[Extracted page text data]
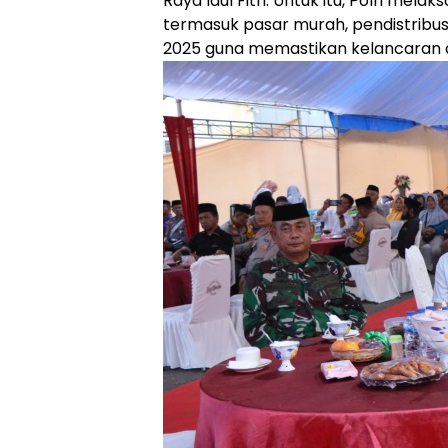
Raya Idul Fitri. Untuk itu, Polri mel
termasuk pasar murah, pendistribus
2025 guna memastikan kelancaran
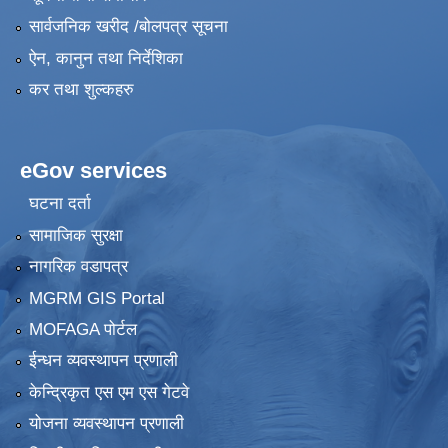
सार्वजनिक खरीद /बोलपत्र सूचना
ऐन, कानुन तथा निर्देशिका
कर तथा शुल्कहरु
eGov services
घटना दर्ता
सामाजिक सुरक्षा
नागरिक वडापत्र
MGRM GIS Portal
MOFAGA पोर्टल
ईन्धन व्यवस्थापन प्रणाली
केन्द्रिकृत एस एम एस गेटवे
योजना व्यवस्थापन प्रणाली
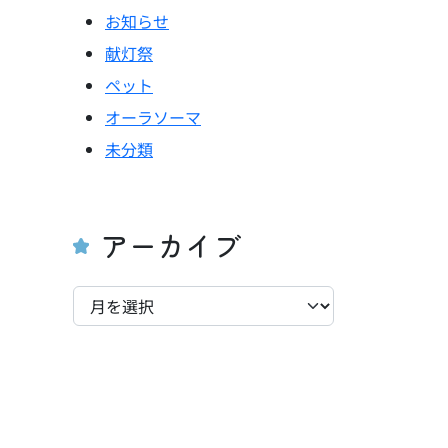
お知らせ
献灯祭
ペット
オーラソーマ
未分類
アーカイブ
ア
ー
カ
イ
ブ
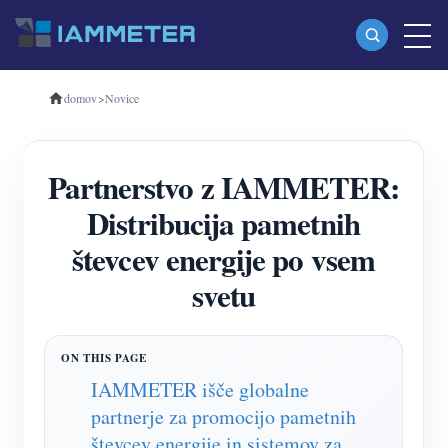
domov
>
Novice
Izdelki
Enofazni merilnik energije Wi-Fi (WEM3080)
Partnerstvo z IAMMETER:
Trifazni merilnik energije Wi-Fi (WEM3080T)
Distribucija pametnih
Trifazni merilnik energije Wi-Fi (WEM3046T)
števcev energije po vsem
Trifazni merilnik energije Wi-Fi (WEM3050T)
svetu
WiFi krmilnik napajanja
IAMMETER Cloud Pro
Storitev samostojnega gostovanja
IAMMETER išče globalne
partnerje za promocijo pametnih
EV Polnilec
števcev energije in sistemov za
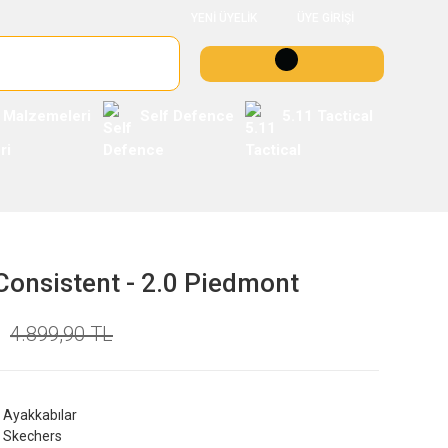
YENİ ÜYELİK
ÜYE GİRİŞİ
 Malzemeleri
Self Defence
5.11 Tactical
onsistent - 2.0 Piedmont
4.899,90 TL
Ayakkabılar
Skechers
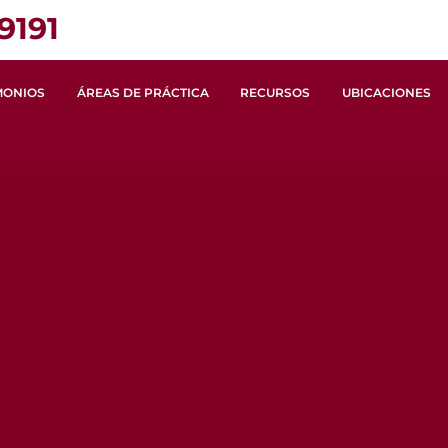
9191
MONIOS
ÁREAS DE PRÁCTICA
RECURSOS
UBICACIONES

PROBLEM REQUIREMENTS: In the entries above, how many lines include the word "energije"? Only the number should be given.

ANSWER AREA: 6